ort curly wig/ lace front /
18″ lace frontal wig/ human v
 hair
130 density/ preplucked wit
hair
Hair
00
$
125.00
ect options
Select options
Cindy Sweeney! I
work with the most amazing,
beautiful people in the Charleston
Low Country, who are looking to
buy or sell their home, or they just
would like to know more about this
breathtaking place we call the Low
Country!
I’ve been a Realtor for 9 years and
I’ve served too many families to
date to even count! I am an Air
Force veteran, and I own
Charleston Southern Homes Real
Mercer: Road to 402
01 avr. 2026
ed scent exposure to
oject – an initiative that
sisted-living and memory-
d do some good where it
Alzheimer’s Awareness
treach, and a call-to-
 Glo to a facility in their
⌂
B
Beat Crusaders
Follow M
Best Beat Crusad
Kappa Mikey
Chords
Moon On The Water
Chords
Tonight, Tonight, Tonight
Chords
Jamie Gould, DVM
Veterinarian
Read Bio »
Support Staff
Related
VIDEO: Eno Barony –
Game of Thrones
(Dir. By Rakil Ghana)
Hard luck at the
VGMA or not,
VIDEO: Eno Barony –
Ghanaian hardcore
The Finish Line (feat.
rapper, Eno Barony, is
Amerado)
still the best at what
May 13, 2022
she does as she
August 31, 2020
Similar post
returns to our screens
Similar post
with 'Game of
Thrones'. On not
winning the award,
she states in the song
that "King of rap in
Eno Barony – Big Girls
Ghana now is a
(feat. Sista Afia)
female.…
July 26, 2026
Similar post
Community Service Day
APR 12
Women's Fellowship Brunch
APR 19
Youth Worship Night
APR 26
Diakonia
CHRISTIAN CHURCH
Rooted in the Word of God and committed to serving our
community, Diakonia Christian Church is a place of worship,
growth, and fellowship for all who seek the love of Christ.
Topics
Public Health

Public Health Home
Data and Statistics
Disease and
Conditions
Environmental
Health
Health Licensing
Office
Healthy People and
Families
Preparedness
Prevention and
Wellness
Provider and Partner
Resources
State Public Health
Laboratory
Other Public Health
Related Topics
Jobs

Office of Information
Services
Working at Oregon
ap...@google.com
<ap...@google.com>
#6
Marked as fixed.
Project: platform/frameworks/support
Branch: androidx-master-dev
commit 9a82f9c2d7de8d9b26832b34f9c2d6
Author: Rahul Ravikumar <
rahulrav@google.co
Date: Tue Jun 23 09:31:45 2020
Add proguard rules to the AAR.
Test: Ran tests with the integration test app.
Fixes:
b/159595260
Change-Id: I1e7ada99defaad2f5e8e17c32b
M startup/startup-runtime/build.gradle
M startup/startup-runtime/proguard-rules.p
...
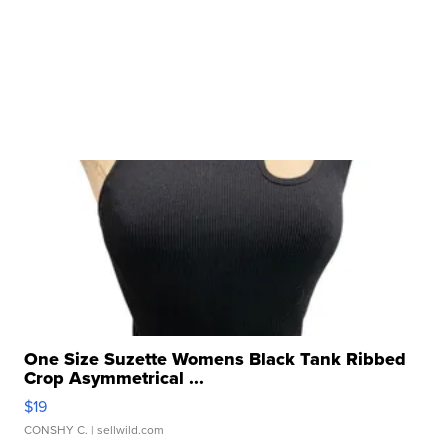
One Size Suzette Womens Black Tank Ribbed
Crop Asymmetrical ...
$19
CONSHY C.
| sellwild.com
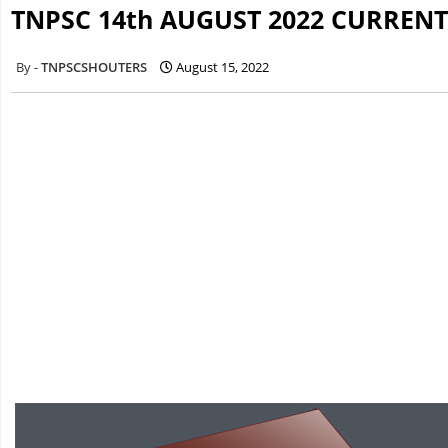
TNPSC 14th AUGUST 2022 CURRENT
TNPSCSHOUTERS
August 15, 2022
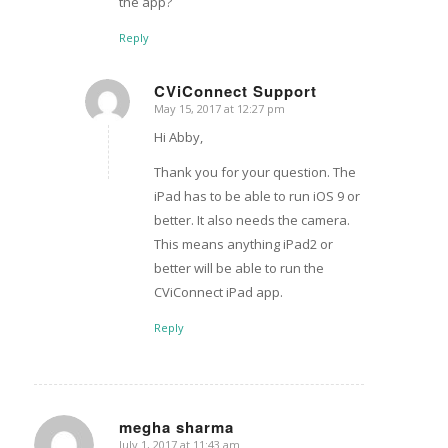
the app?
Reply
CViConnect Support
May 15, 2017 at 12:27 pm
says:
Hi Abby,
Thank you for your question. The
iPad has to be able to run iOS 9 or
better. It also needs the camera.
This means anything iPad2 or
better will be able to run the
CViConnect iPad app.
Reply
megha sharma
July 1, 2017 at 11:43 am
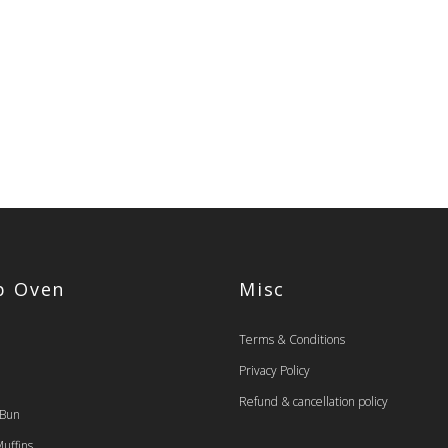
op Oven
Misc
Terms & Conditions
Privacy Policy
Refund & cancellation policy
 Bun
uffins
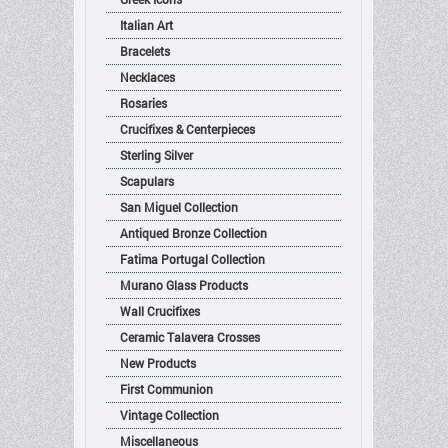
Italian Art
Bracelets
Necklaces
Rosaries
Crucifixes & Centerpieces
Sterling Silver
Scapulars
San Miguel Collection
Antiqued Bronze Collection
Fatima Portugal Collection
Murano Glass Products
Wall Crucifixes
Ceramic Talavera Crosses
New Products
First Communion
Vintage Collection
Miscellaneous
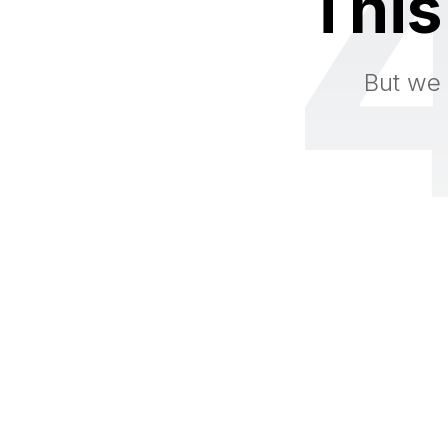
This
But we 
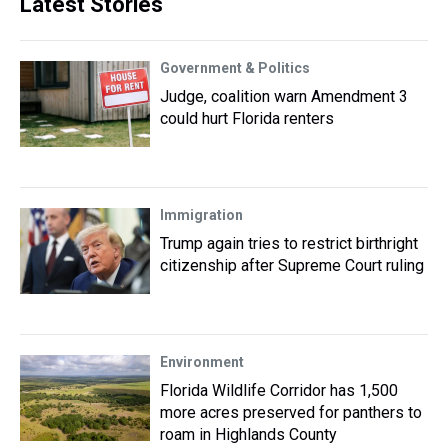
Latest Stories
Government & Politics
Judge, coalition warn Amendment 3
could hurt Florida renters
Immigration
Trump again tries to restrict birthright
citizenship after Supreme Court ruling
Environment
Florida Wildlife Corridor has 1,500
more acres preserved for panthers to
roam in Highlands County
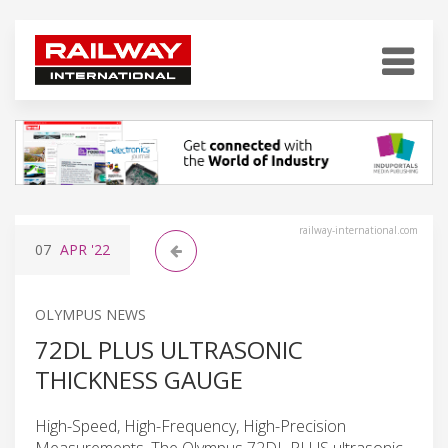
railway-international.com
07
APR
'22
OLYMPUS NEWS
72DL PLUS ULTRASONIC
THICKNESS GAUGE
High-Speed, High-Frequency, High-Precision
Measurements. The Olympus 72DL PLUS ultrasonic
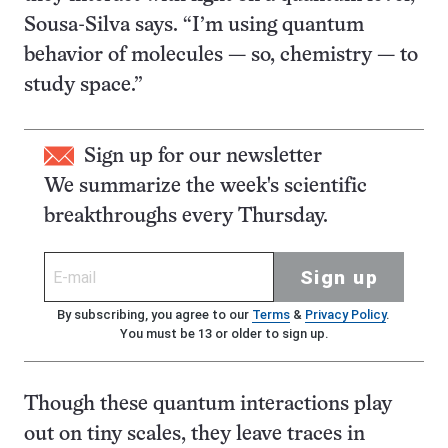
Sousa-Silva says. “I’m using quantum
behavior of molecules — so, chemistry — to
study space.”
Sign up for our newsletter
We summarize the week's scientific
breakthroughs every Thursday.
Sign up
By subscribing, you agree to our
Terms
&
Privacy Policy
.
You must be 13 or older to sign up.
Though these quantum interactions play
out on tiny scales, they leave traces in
...
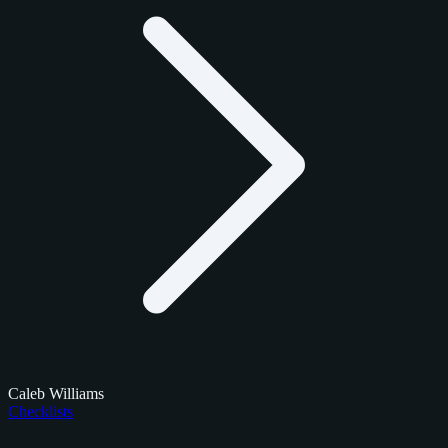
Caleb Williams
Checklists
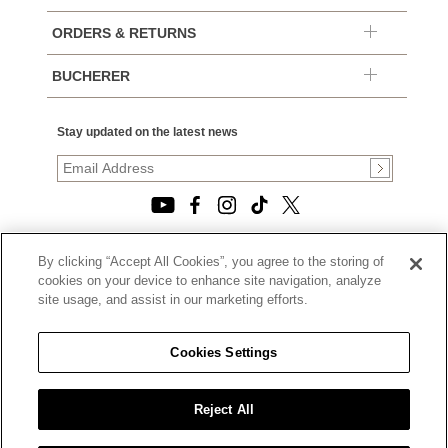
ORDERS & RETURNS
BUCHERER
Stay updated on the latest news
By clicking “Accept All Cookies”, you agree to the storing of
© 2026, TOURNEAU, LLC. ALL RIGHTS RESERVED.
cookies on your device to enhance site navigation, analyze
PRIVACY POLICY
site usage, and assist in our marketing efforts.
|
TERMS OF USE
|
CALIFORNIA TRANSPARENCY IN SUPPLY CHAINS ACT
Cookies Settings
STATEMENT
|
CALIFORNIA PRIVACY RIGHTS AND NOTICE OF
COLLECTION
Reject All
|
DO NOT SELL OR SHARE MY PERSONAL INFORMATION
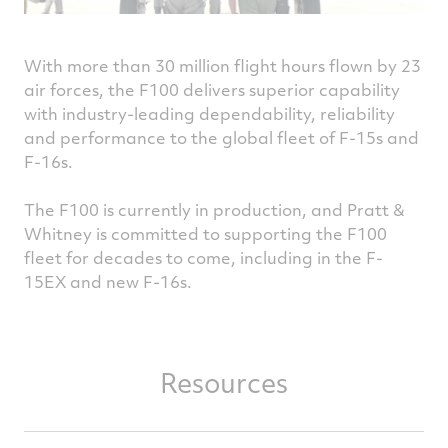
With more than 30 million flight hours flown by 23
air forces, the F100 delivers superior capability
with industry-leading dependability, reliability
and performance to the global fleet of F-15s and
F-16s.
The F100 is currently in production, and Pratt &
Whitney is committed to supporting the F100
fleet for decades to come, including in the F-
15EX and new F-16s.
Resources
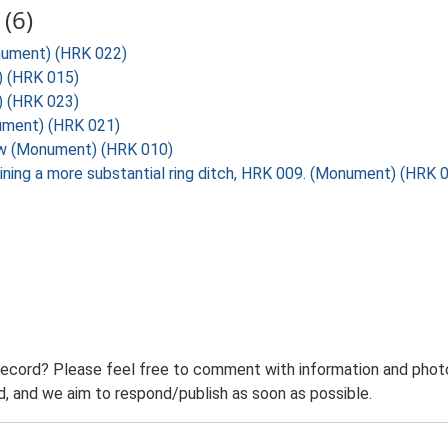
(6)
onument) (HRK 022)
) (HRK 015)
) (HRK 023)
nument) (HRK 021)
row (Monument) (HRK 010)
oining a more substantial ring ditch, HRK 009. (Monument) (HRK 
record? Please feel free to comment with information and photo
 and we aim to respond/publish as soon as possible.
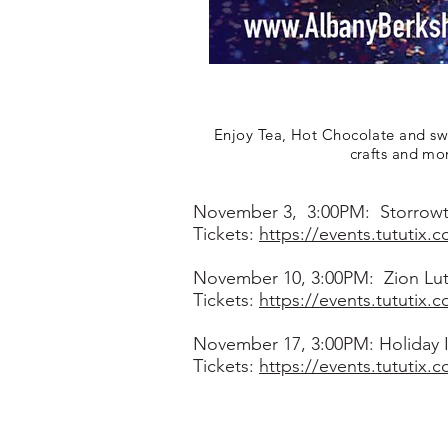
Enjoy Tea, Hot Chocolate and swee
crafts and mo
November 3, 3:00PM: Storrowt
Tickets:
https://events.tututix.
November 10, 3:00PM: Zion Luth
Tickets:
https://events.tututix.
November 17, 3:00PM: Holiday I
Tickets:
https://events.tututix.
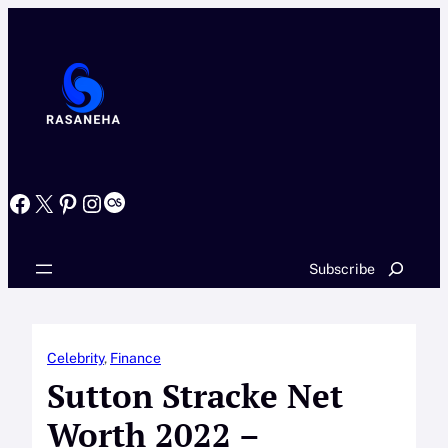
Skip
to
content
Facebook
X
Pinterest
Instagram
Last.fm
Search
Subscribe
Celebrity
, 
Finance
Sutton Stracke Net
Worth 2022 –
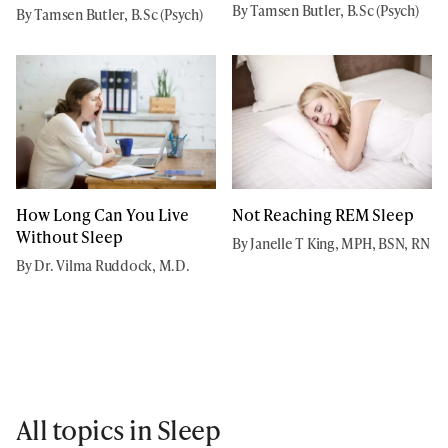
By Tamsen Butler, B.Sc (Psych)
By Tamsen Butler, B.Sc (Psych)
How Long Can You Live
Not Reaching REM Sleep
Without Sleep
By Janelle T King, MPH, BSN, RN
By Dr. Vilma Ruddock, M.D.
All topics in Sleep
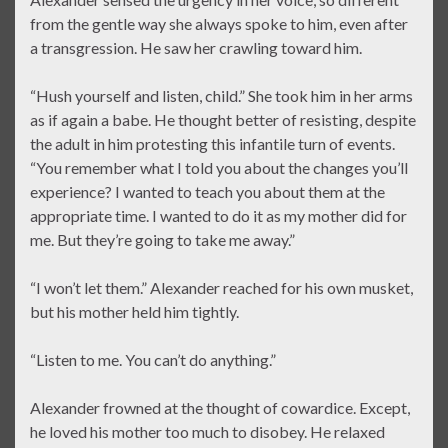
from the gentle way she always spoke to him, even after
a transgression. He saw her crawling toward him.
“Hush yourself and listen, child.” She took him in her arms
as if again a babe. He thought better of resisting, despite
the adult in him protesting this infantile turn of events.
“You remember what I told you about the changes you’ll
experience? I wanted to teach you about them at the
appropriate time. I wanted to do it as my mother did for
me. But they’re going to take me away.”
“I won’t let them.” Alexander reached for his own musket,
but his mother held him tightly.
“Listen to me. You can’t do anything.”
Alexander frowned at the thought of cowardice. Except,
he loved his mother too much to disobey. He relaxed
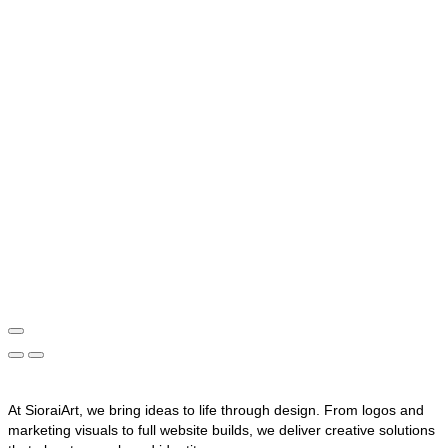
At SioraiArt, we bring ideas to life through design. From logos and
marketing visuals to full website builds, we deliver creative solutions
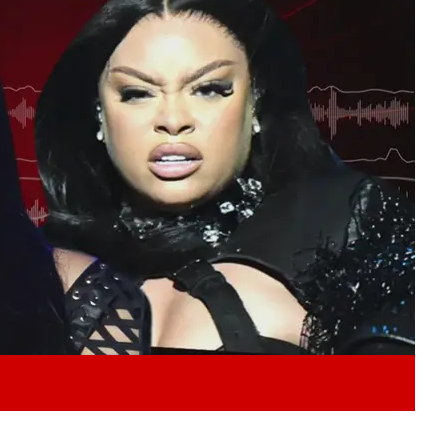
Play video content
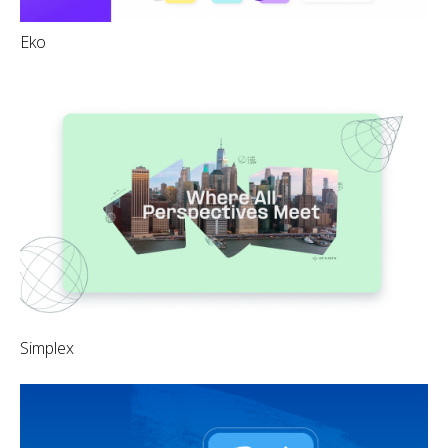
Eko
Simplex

[Your assignment]: Send back exactly the lines of the listing above starting at the one with "date to even count! I am an Air" and ending at the one with "May 13, 2022", inclusive, and no others.

[Worked solution]:
date to even count! I am an Air
Force veteran, and I own
Charleston Southern Homes Real
Mercer: Road to 402
01 avr. 2026
ed scent exposure to
oject – an initiative that
sisted-living and memory-
d do some good where it
Alzheimer’s Awareness
treach, and a call-to-
 Glo to a facility in their
⌂
B
Beat Crusaders
Follow M
Best Beat Crusad
Kappa Mikey
Chords
Moon On The Water
Chords
Tonight, Tonight, Tonight
Chords
Jamie Gould, DVM
Veterinarian
Read Bio »
Support Staff
Related
VIDEO: Eno Barony –
Game of Thrones
(Dir. By Rakil Ghana)
Hard luck at the
VGMA or not,
VIDEO: Eno Barony –
Ghanaian hardcore
The Finish Line (feat.
rapper, Eno Barony, is
Amerado)
still the best at what
May 13, 2022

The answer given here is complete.